Parenting / Society

Adventures in Single Dad-dom

IBé
I’m an African man. Hold on, scratch that. I’m a Guinean man. No, even that involves some generalizations I’m not comfortable making. I’m a Maninka man, a Maninka father. I have been in America for more than half my life, but I am a Maninka at my core. This fact defines many things I am.

When I was growing up, and as far as I know today, in our culture, child rearing (at least the daily chores associated with this) are entirely the task of our mothers.

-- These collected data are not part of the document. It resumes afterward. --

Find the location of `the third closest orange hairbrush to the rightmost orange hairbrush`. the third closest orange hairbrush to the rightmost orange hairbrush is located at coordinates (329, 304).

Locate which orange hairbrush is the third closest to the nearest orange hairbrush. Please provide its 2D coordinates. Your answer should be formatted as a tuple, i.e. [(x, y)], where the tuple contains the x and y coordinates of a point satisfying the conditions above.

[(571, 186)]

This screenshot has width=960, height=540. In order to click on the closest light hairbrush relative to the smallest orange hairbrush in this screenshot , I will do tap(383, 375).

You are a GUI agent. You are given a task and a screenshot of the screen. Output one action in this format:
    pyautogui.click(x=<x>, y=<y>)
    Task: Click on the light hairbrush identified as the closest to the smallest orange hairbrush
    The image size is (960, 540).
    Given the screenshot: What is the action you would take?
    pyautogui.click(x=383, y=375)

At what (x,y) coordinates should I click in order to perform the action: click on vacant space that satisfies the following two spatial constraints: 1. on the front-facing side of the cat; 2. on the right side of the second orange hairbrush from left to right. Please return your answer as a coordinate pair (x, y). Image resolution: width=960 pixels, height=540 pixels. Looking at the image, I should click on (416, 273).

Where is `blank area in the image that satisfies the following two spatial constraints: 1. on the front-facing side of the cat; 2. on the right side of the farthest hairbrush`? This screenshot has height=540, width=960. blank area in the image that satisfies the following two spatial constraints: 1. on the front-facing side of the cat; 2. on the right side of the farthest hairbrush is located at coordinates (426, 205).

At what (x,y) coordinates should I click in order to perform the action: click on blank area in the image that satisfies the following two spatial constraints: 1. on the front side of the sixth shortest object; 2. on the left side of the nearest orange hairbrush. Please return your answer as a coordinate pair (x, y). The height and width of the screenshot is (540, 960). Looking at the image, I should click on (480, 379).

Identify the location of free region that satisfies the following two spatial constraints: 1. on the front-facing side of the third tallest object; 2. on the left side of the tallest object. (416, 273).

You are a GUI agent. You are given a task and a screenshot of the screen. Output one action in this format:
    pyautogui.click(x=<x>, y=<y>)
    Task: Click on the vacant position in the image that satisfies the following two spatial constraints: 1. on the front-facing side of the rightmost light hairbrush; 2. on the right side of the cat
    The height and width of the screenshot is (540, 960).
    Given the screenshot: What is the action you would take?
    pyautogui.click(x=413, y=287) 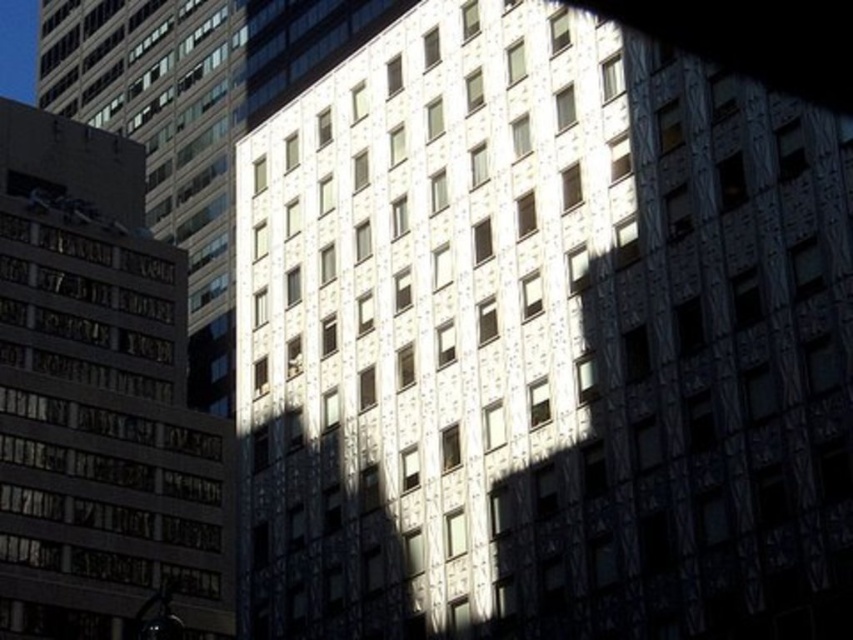 Question: Does white textured building at center appear over brick textured building at left?

Choices:
 (A) no
 (B) yes

Answer: (B)

Question: Observing the image, what is the correct spatial positioning of white textured building at center in reference to brick textured building at left?

Choices:
 (A) below
 (B) above

Answer: (B)

Question: Which of the following is the farthest from the observer?

Choices:
 (A) brick textured building at left
 (B) white textured building at center

Answer: (A)

Question: Which point appears closest to the camera in this image?

Choices:
 (A) (51, 384)
 (B) (699, 422)

Answer: (B)

Question: Does white textured building at center appear on the right side of brick textured building at left?

Choices:
 (A) no
 (B) yes

Answer: (B) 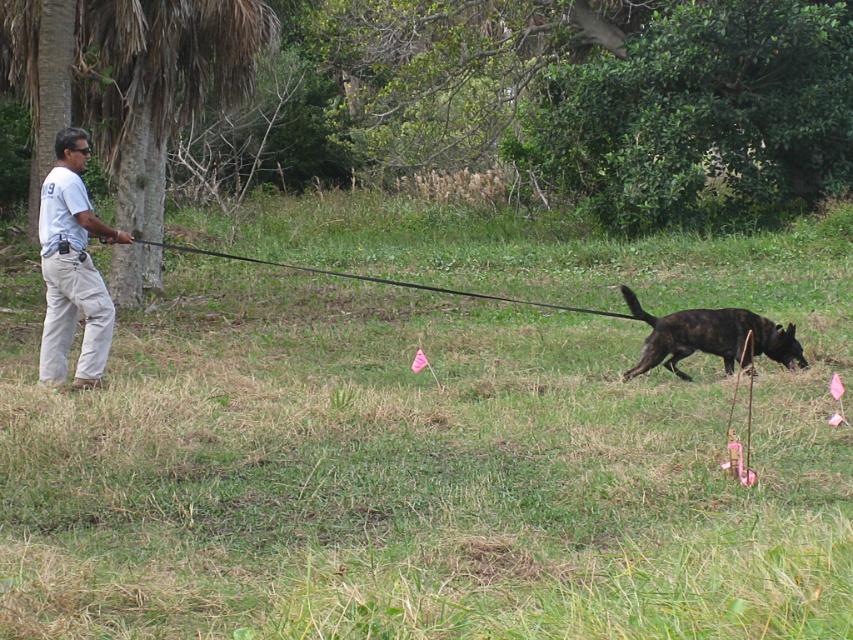 Measure the distance between point [73,195] and camera.

They are 28.72 feet apart.

Does white cotton shirt at left come in front of black rubber leash at left?

That is True.

Describe the element at coordinates (73, 268) in the screenshot. I see `white cotton shirt at left` at that location.

Locate an element on the screen. white cotton shirt at left is located at coordinates (73, 268).

Between green grassy at center and black rubber leash at left, which one appears on the left side from the viewer's perspective?

From the viewer's perspective, black rubber leash at left appears more on the left side.

How far apart are green grassy at center and black rubber leash at left?

A distance of 1.96 meters exists between green grassy at center and black rubber leash at left.

Which is in front, point (196, 323) or point (567, 308)?

Positioned in front is point (196, 323).

Where is `green grassy at center`? This screenshot has width=853, height=640. green grassy at center is located at coordinates (431, 442).

Who is more forward, (161, 620) or (691, 349)?

Point (161, 620)

What do you see at coordinates (431, 442) in the screenshot? I see `green grassy at center` at bounding box center [431, 442].

This screenshot has height=640, width=853. Identify the location of green grassy at center. (431, 442). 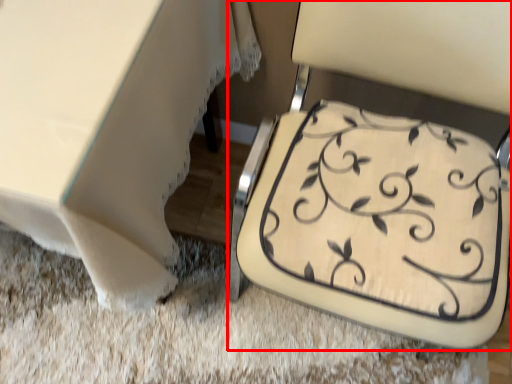 Question: From the image's perspective, where is chair (annotated by the red box) located in relation to table in the image?

Choices:
 (A) above
 (B) below

Answer: (B) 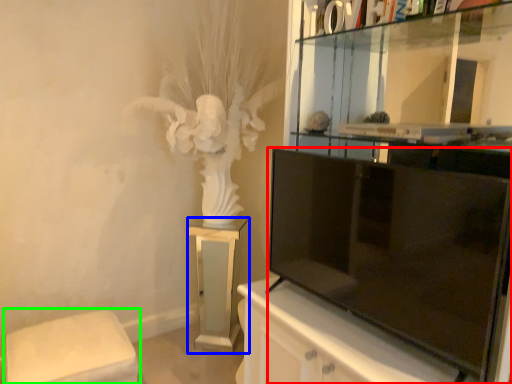 Question: Based on their relative distances, which object is farther from television (highlighted by a red box)? Choose from furniture (highlighted by a blue box) and furniture (highlighted by a green box).

Choices:
 (A) furniture
 (B) furniture

Answer: (B) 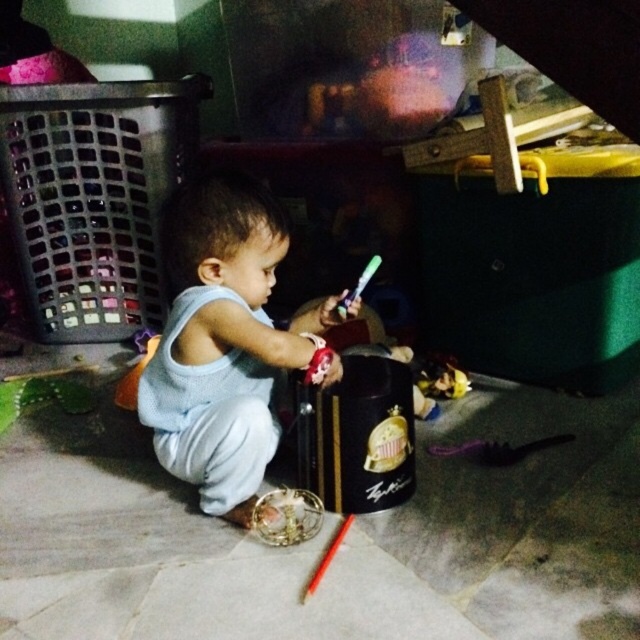 You are a parent trying to reach for the red wooden paint brush at lower center while holding your child, the light blue fabric toddler at center. Can you safely pick up the brush without bending down too much?

The light blue fabric toddler at center is taller than the red wooden paint brush at lower center, so you can likely reach the brush without bending too much since the toddler is taller and may allow you to access it from a higher position.

You are a parent trying to choose a gift for your child. You have a small gift box that can only hold items narrower than the red wooden paint brush at lower center. Can the light blue fabric toddler at center fit into the box?

The light blue fabric toddler at center is wider than the red wooden paint brush at lower center, so it cannot fit into the gift box designed for items narrower than the red wooden paint brush at lower center.

What is located at the point marked as point (225,342) in the image?

The point (225,342) marks the location of the light blue fabric toddler at center. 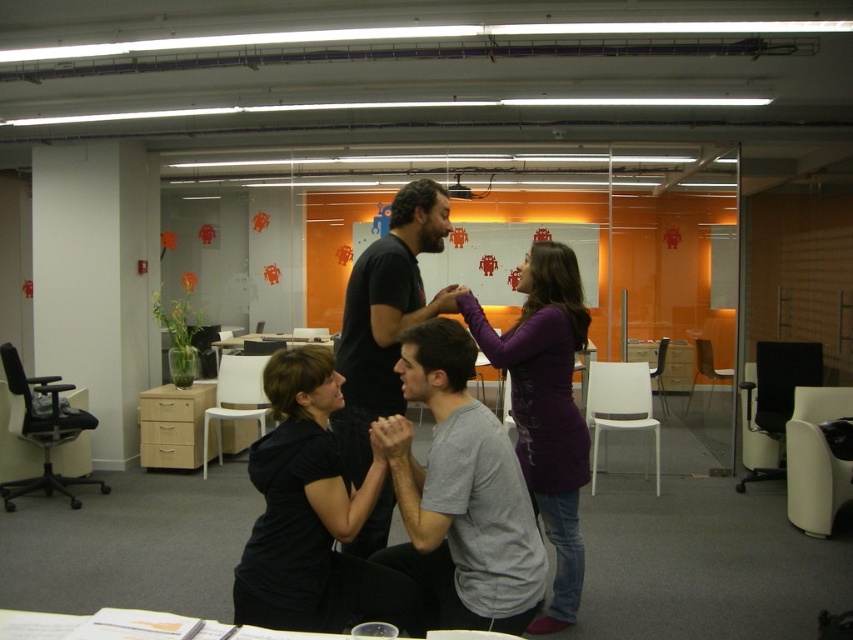 Is gray cotton shirt at center closer to the viewer compared to purple matte shirt at upper center?

Yes, gray cotton shirt at center is in front of purple matte shirt at upper center.

Locate an element on the screen. The height and width of the screenshot is (640, 853). gray cotton shirt at center is located at coordinates (460, 493).

Where is `gray cotton shirt at center`? This screenshot has width=853, height=640. gray cotton shirt at center is located at coordinates (460, 493).

What are the coordinates of `gray cotton shirt at center` in the screenshot? It's located at (460, 493).

Is black matte shirt at center to the right of purple matte shirt at upper center from the viewer's perspective?

Incorrect, black matte shirt at center is not on the right side of purple matte shirt at upper center.

Is black matte shirt at center above purple matte shirt at upper center?

No.

The width and height of the screenshot is (853, 640). What do you see at coordinates (312, 515) in the screenshot? I see `black matte shirt at center` at bounding box center [312, 515].

The image size is (853, 640). I want to click on black matte shirt at center, so coord(312,515).

Is gray cotton shirt at center taller than black matte shirt at center?

Yes, gray cotton shirt at center is taller than black matte shirt at center.

Is gray cotton shirt at center smaller than black matte shirt at center?

Correct, gray cotton shirt at center occupies less space than black matte shirt at center.

Where is `gray cotton shirt at center`? gray cotton shirt at center is located at coordinates (460, 493). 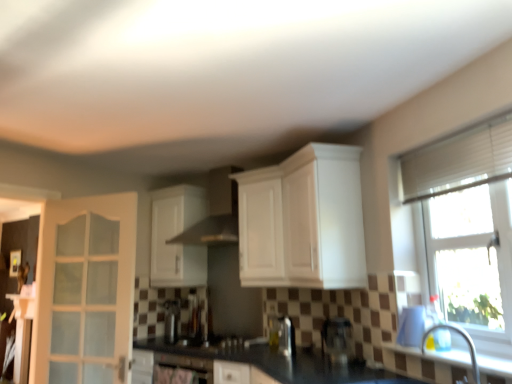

Fathers are responsible for going out and getting the bread. The mothers take care of baking it, feeding it to the children, and taking care of the rest. Never in my entire life growing up did I see a Maninka father put pants on a baby, let alone change diaper. Fathers don’t know whether food is cooked with wood or charcoal. Needless to say, first giggles and first steps happen entirely in their absence.

Now I have two children, two American children. An eight year old girl and a two year old boy. Albeit when my son was born, my wife stayed home for six months and basically did everything, I have been very active in the domestic affairs related to raising them. Yes, I learned to change diapers, I knew and loved to cook long before they came in the picture, I learned and love to read them to sleep, give baths; I learned to make sure I cut fruits and vegetables in to tiny pieces before feeding it to them when they were younger. I even learned to take temperature and tell the difference between infant Tylenol and Children’s Tylenol!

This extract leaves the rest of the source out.